TASK REQUIREMENTS → Transcribe the data below verbatim from the line with "zoey@iaaonline.net" to the line with "IAA Website Sponsored". Include both of those lines.

Source records:
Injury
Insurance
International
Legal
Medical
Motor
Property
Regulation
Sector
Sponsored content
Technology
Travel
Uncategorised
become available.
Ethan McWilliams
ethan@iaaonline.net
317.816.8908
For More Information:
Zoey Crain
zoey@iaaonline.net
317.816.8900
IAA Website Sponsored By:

...

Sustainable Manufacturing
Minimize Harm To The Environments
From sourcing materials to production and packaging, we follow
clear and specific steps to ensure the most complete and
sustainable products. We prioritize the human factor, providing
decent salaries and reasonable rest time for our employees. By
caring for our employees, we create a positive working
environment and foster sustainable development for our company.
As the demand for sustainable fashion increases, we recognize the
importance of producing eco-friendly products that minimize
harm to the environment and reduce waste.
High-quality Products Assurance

SOLUTION TO THIS TASK →
zoey@iaaonline.net
317.816.8900
IAA Website Sponsored By:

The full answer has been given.